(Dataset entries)
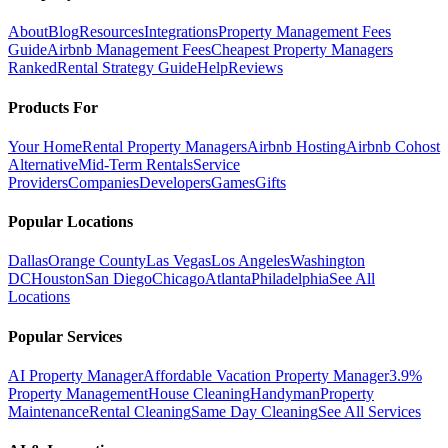
About
Blog
Resources
Integrations
Property Management Fees
Guide
Airbnb Management Fees
Cheapest Property Managers
Ranked
Rental Strategy Guide
Help
Reviews
Products For
Your Home
Rental Property Managers
Airbnb Hosting
Airbnb Cohost
Alternative
Mid-Term Rentals
Service
Providers
Companies
Developers
Games
Gifts
Popular Locations
Dallas
Orange County
Las Vegas
Los Angeles
Washington
DC
Houston
San Diego
Chicago
Atlanta
Philadelphia
See All
Locations
Popular Services
AI Property Manager
Affordable Vacation Property Manager
3.9%
Property Management
House Cleaning
Handyman
Property
Maintenance
Rental Cleaning
Same Day Cleaning
See All Services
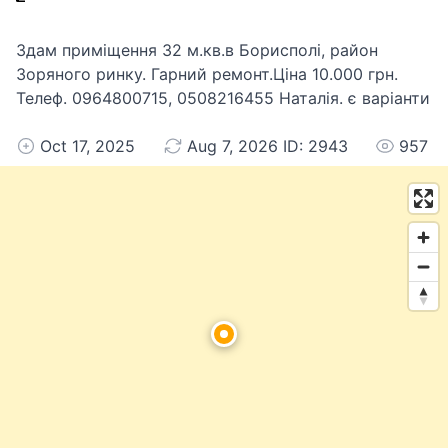
Здам приміщення 32 м.кв.в Борисполі, район
Зоряного ринку. Гарний ремонт.Ціна 10.000 грн.
Телеф. 0964800715, 0508216455 Наталія. є варіанти
Oct 17, 2025
Aug 7, 2026 ID: 2943
957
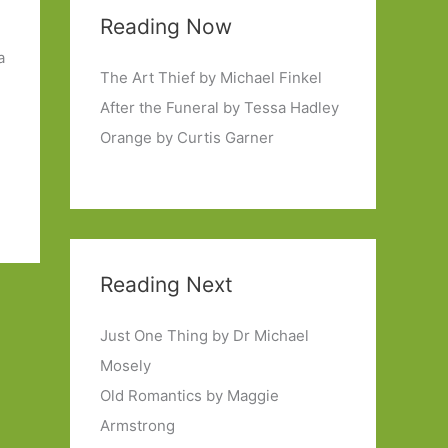
n
Reading Now
a
The Art Thief by Michael Finkel
After the Funeral by Tessa Hadley
Orange by Curtis Garner
Reading Next
Just One Thing by Dr Michael
Mosely
Old Romantics by Maggie
Armstrong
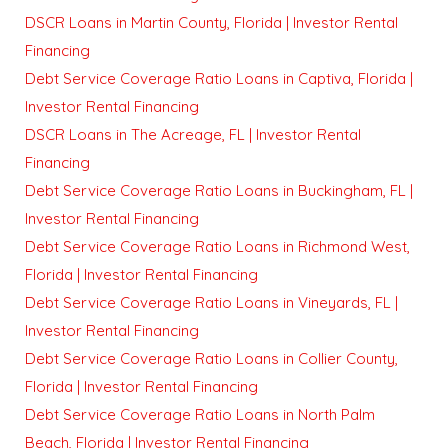
DSCR Loans in Martin County, Florida | Investor Rental
Financing
Debt Service Coverage Ratio Loans in Captiva, Florida |
Investor Rental Financing
DSCR Loans in The Acreage, FL | Investor Rental
Financing
Debt Service Coverage Ratio Loans in Buckingham, FL |
Investor Rental Financing
Debt Service Coverage Ratio Loans in Richmond West,
Florida | Investor Rental Financing
Debt Service Coverage Ratio Loans in Vineyards, FL |
Investor Rental Financing
Debt Service Coverage Ratio Loans in Collier County,
Florida | Investor Rental Financing
Debt Service Coverage Ratio Loans in North Palm
Beach, Florida | Investor Rental Financing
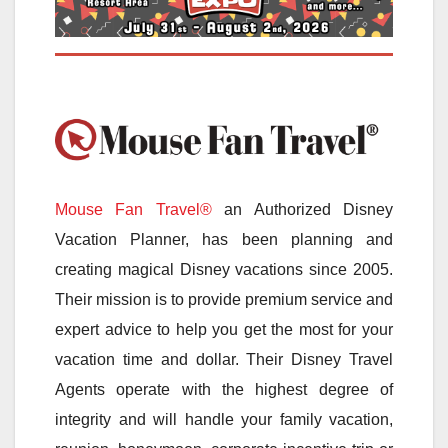
Mouse Fan Travel®
an Authorized Disney
Vacation Planner, has been planning and
creating magical Disney vacations since 2005.
Their mission is to provide premium service and
expert advice to help you get the most for your
vacation time and dollar. Their Disney Travel
Agents operate with the highest degree of
integrity and will handle your family vacation,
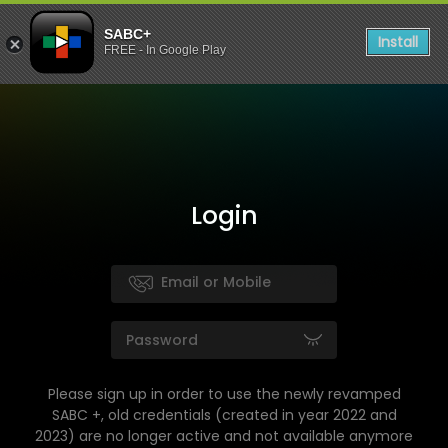
SABC+
Install
FREE - In Google Play
Login
Please sign up in order to use the newly revamped
SABC +, old credentials (created in year 2022 and
2023) are no longer active and not available anymore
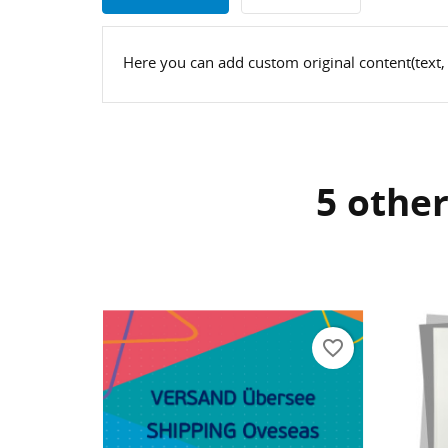
Here you can add custom original content(text,
5 other
CR
SI
WI
Yo
AD
favorite_border
favorite_border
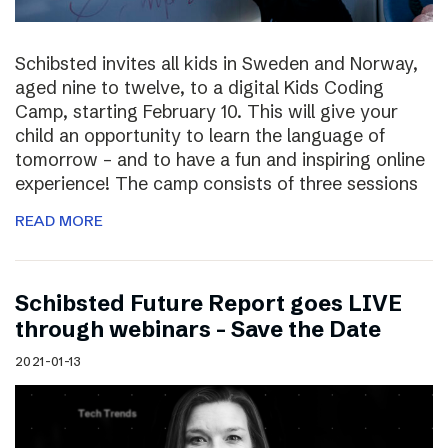
Schibsted invites all kids in Sweden and Norway,
aged nine to twelve, to a digital Kids Coding
Camp, starting February 10. This will give your
child an opportunity to learn the language of
tomorrow – and to have a fun and inspiring online
experience! The camp consists of three sessions
READ MORE
Schibsted Future Report goes LIVE
through webinars – Save the Date
2021-01-13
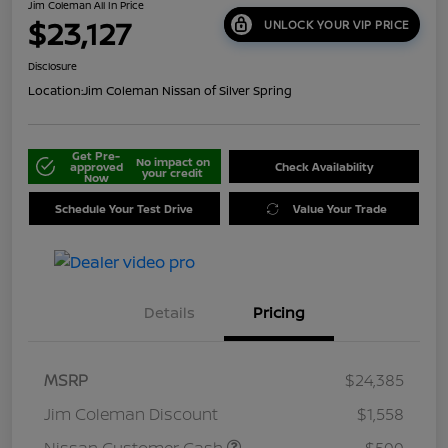
Jim Coleman All In Price
$23,127
UNLOCK YOUR VIP PRICE
Disclosure
Location:
Jim Coleman Nissan of Silver Spring
Get Pre-
No impact on
approved
Check Availability
your credit
Now
Schedule Your Test Drive
Value Your Trade
Details
Pricing
MSRP
$24,385
Jim Coleman Discount
$1,558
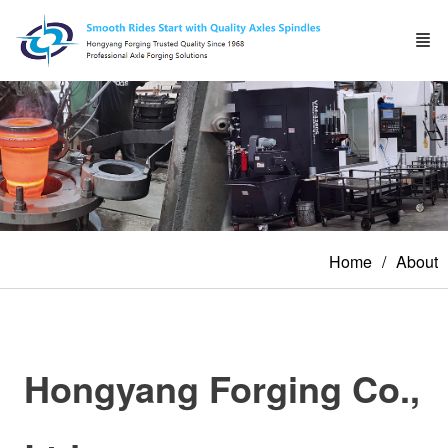
Home
About
Hongyang Forging Co.,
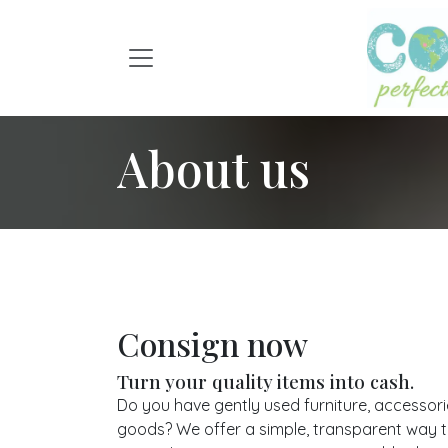
Skip to Content
About us
Consign now
Turn your quality items into cash.
Do you have gently used furniture, accessor
goods? We offer a simple, transparent way to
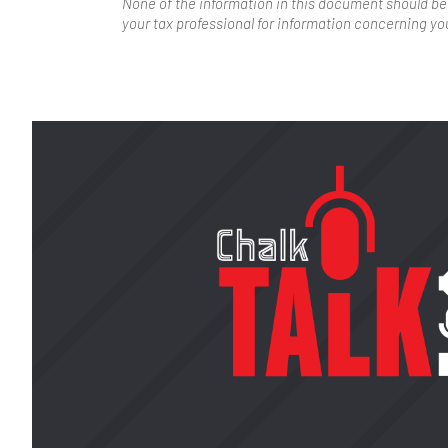
None of the information in this document should be
your tax professional for information concerning you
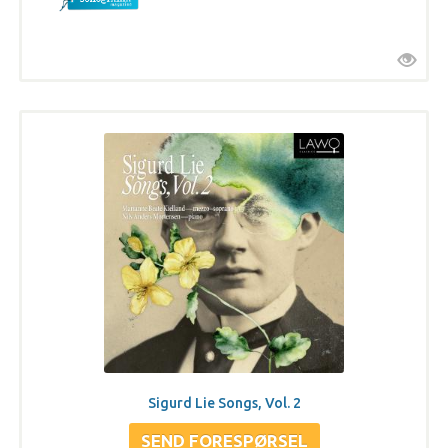
Sigurd Lie Songs, Vol. 2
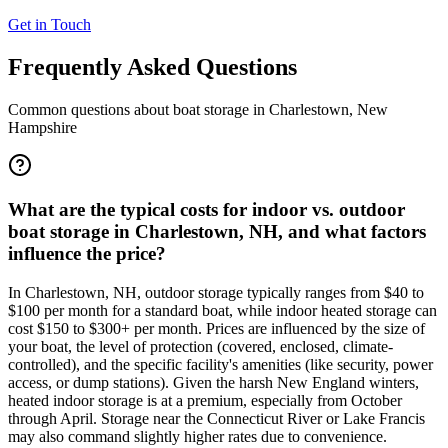
Get in Touch
Frequently Asked Questions
Common questions about boat storage in
Charlestown
,
New
Hampshire
What are the typical costs for indoor vs. outdoor
boat storage in Charlestown, NH, and what factors
influence the price?
In Charlestown, NH, outdoor storage typically ranges from $40 to
$100 per month for a standard boat, while indoor heated storage can
cost $150 to $300+ per month. Prices are influenced by the size of
your boat, the level of protection (covered, enclosed, climate-
controlled), and the specific facility's amenities (like security, power
access, or dump stations). Given the harsh New England winters,
heated indoor storage is at a premium, especially from October
through April. Storage near the Connecticut River or Lake Francis
may also command slightly higher rates due to convenience.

— Your goal —
Transcribe each entry above exactly, apart from the pictures.

— Your solution —
About
Blog
Resources
Integrations
Property Management Fees
Guide
Airbnb Management Fees
Cheapest Property Managers
Ranked
Rental Strategy Guide
Help
Reviews
Products For
Your Home
Rental Property Managers
Airbnb Hosting
Airbnb Cohost
Alternative
Mid-Term Rentals
Service
Providers
Companies
Developers
Games
Gifts
Popular Locations
Dallas
Orange County
Las Vegas
Los Angeles
Washington
DC
Houston
San Diego
Chicago
Atlanta
Philadelphia
See All
Locations
Popular Services
AI Property Manager
Affordable Vacation Property Manager
3.9%
Property Management
House Cleaning
Handyman
Property
Maintenance
Rental Cleaning
Same Day Cleaning
See All Services
Здам приміщення 32 м.кв.в Борисполі, район
Зоряного ринку. Гарний ремонт.Ціна 10.000 грн.
Телеф. 0964800715, 0508216455 Наталія. є варіанти
Oct 17, 2025
Aug 7, 2026 ID: 2943
957
n
Reading Now
a
The Art Thief by Michael Finkel
After the Funeral by Tessa Hadley
Orange by Curtis Garner
Reading Next
Just One Thing by Dr Michael
Mosely
Old Romantics by Maggie
Armstrong
DSCR Loans in Martin County, Florida | Investor Rental
Financing
Debt Service Coverage Ratio Loans in Captiva, Florida |
Investor Rental Financing
DSCR Loans in The Acreage, FL | Investor Rental
Financing
Debt Service Coverage Ratio Loans in Buckingham, FL |
Investor Rental Financing
Debt Service Coverage Ratio Loans in Richmond West,
Florida | Investor Rental Financing
Debt Service Coverage Ratio Loans in Vineyards, FL |
Investor Rental Financing
Debt Service Coverage Ratio Loans in Collier County,
Florida | Investor Rental Financing
Debt Service Coverage Ratio Loans in North Palm
Beach, Florida | Investor Rental Financing
Mouse Fan Travel®
an Authorized Disney
Vacation Planner, has been planning and
creating magical Disney vacations since 2005.
Their mission is to provide premium service and
expert advice to help you get the most for your
vacation time and dollar. Their Disney Travel
Agents operate with the highest degree of
integrity and will handle your family vacation,
SABC+
Install
FREE - In Google Play
Login
Please sign up in order to use the newly revamped
SABC +, old credentials (created in year 2022 and
2023) are no longer active and not available anymore
Here you can add custom original content(text,
5 other
CR
SI
WI
Yo
AD
favorite_border
favorite_border
Schibsted invites all kids in Sweden and Norway,
aged nine to twelve, to a digital Kids Coding
Camp, starting February 10. This will give your
child an opportunity to learn the language of
tomorrow – and to have a fun and inspiring online
experience! The camp consists of three sessions
READ MORE
Schibsted Future Report goes LIVE
through webinars – Save the Date
2021-01-13
Jim Coleman All In Price
$23,127
UNLOCK YOUR VIP PRICE
Disclosure
Location:
Jim Coleman Nissan of Silver Spring
Get Pre-
No impact on
approved
Check Availability
your credit
Now
Schedule Your Test Drive
Value Your Trade
Details
Pricing
MSRP
$24,385
Jim Coleman Discount
$1,558
Home
About
Hongyang Forging Co.,
Skip to Content
About us
Consign now
Turn your quality items into cash.
Do you have gently used furniture, accessor
goods? We offer a simple, transparent way to
None of the information in this document should be
your tax professional for information concerning you
Sigurd Lie Songs, Vol. 2
Get in Touch
Frequently Asked Questions
Common questions about boat storage in
Charlestown
,
New
Hampshire
What are the typical costs for indoor vs. outdoor
boat storage in Charlestown, NH, and what factors
influence the price?
In Charlestown, NH, outdoor storage typically ranges from $40 to
$100 per month for a standard boat, while indoor heated storage can
cost $150 to $300+ per month. Prices are influenced by the size of
your boat, the level of protection (covered, enclosed, climate-
controlled), and the specific facility's amenities (like security, power
access, or dump stations). Given the harsh New England winters,
heated indoor storage is at a premium, especially from October
through April. Storage near the Connecticut River or Lake Francis
may also command slightly higher rates due to convenience.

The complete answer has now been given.